Work item -> Among the lines of the entries below, count those containing the word "note" and answer with the number only.

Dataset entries
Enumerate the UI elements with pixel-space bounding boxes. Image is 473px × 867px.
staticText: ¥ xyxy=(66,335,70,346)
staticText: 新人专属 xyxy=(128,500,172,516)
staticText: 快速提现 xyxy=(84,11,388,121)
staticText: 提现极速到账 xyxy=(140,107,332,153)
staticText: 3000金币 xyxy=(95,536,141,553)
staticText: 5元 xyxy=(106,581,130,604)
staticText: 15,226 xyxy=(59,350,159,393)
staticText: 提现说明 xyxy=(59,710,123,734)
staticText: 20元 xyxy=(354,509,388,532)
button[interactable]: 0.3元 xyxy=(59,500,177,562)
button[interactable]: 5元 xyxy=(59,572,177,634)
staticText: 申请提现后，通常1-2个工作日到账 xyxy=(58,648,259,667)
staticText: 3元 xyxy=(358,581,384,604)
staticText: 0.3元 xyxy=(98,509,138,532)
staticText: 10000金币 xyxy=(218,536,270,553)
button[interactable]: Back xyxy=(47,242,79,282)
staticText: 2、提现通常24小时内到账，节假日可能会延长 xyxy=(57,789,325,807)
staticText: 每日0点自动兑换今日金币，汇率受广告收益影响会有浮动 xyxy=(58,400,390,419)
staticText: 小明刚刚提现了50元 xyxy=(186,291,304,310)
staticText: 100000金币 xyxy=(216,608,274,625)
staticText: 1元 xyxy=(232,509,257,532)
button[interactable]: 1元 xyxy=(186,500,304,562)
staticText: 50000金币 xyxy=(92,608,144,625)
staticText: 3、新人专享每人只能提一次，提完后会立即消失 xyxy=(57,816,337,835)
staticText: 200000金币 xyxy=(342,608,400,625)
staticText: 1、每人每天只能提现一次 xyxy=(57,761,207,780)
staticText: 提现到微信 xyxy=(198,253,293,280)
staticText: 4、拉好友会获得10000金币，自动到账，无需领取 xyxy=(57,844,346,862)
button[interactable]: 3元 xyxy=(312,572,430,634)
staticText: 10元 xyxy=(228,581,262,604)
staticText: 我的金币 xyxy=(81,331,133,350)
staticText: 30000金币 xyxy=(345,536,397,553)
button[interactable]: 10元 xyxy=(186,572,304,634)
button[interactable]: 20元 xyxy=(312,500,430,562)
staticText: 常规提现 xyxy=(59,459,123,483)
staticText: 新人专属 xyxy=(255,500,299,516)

---

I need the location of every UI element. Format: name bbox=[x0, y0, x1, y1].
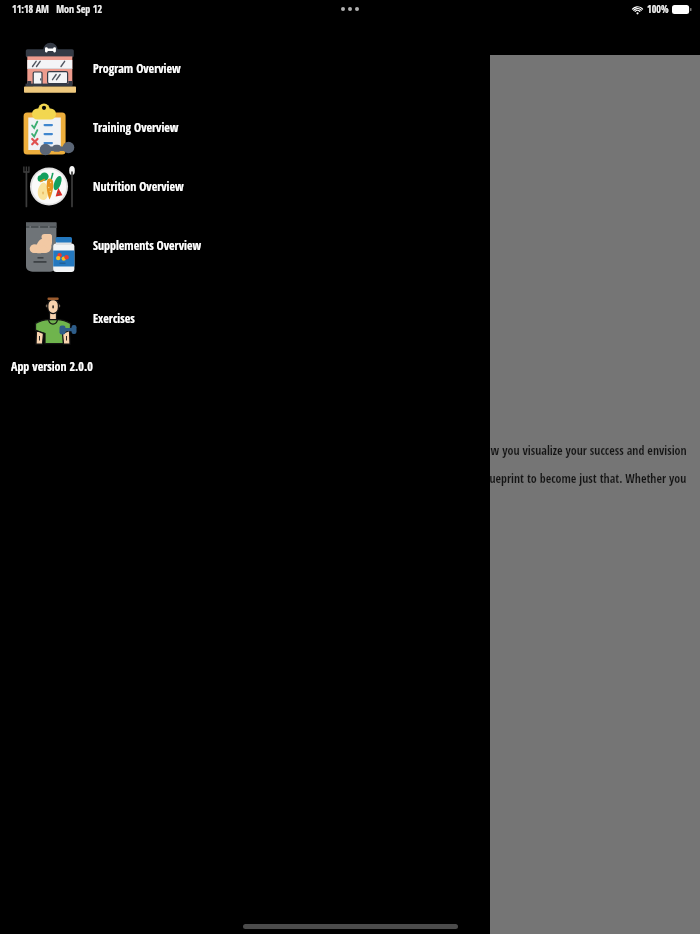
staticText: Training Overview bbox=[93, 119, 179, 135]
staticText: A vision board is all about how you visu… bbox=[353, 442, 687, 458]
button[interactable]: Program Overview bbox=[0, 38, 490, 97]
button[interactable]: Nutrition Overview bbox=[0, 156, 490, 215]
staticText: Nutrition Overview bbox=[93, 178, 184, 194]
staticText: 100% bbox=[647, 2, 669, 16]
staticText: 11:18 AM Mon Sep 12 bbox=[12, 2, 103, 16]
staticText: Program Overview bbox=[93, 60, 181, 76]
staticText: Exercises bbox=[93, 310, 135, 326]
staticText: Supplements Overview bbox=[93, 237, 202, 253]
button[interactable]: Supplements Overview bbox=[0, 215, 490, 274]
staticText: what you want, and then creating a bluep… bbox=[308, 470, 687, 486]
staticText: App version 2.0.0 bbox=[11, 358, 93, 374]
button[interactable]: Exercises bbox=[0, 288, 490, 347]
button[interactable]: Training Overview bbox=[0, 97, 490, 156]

* * *

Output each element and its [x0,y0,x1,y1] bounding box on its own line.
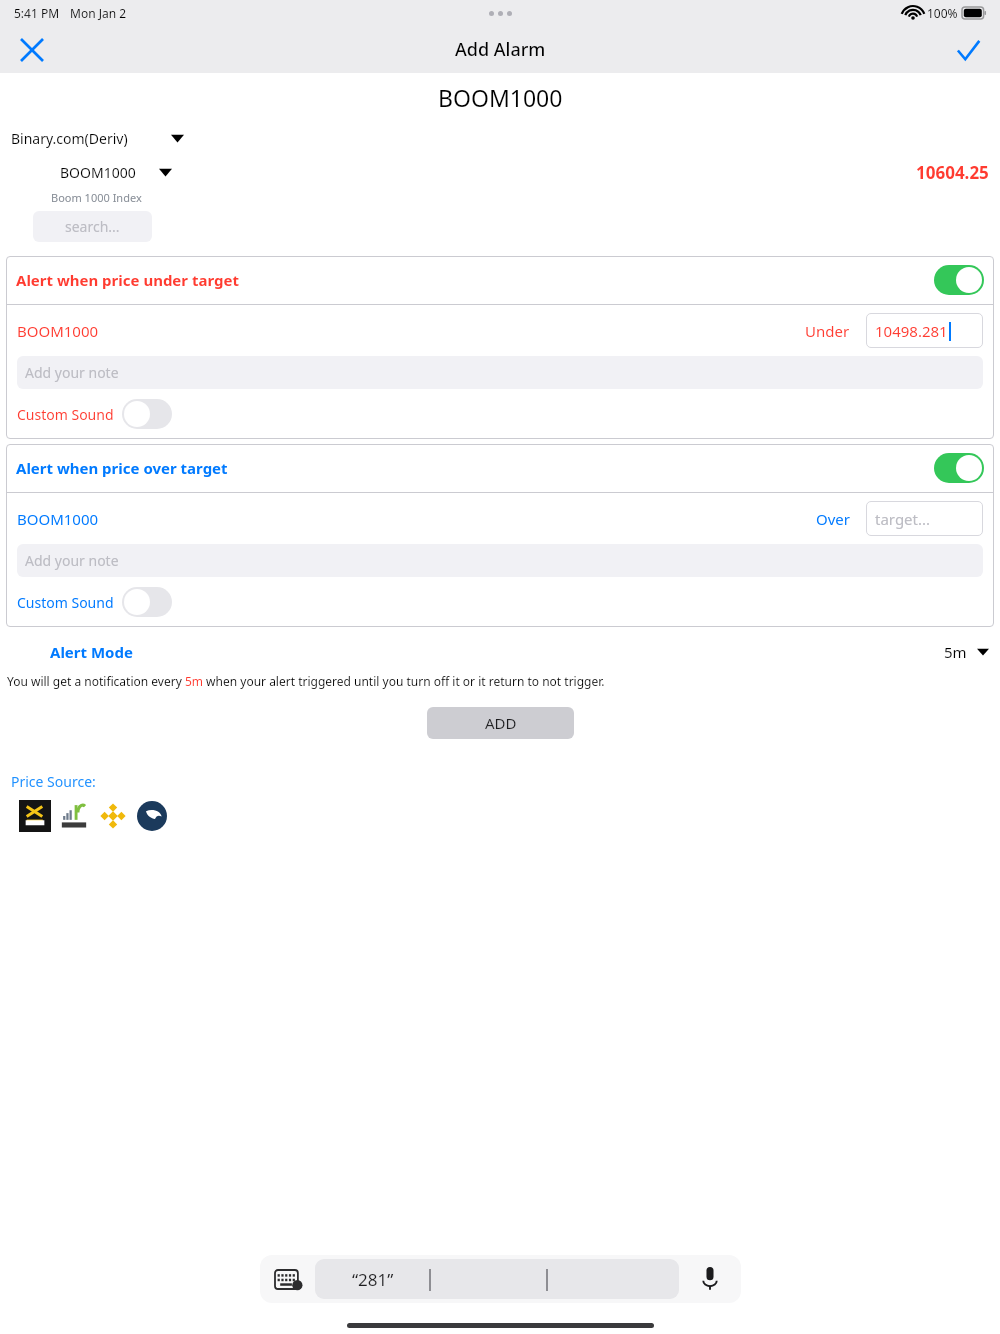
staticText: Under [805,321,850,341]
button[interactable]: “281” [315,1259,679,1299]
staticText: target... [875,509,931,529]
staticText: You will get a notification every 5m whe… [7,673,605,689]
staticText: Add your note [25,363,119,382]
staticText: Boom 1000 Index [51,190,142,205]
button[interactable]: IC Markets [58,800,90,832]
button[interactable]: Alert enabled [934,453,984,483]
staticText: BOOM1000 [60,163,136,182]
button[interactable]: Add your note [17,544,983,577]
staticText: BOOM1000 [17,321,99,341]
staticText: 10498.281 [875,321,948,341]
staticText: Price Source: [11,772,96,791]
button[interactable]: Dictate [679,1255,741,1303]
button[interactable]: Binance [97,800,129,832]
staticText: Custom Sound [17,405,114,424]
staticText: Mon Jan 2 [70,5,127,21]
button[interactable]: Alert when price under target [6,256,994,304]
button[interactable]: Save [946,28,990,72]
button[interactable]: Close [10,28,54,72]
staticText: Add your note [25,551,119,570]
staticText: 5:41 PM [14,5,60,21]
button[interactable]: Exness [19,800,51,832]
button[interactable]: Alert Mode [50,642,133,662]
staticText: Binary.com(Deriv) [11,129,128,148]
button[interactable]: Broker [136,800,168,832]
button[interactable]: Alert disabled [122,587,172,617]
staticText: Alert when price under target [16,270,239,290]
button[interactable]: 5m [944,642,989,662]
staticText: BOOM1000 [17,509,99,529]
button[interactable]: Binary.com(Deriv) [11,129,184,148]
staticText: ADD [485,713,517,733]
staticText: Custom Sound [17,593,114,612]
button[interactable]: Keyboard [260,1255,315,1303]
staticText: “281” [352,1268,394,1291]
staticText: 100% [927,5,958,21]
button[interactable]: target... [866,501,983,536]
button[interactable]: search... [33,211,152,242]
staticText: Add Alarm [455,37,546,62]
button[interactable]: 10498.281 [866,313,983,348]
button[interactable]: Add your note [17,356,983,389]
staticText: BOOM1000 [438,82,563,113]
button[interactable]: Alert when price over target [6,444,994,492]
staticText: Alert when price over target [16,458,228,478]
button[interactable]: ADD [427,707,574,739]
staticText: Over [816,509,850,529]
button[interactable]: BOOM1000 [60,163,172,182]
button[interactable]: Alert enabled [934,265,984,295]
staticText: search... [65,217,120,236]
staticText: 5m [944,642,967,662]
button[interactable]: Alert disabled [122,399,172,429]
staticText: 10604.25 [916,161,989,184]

Solution to this problem -> 4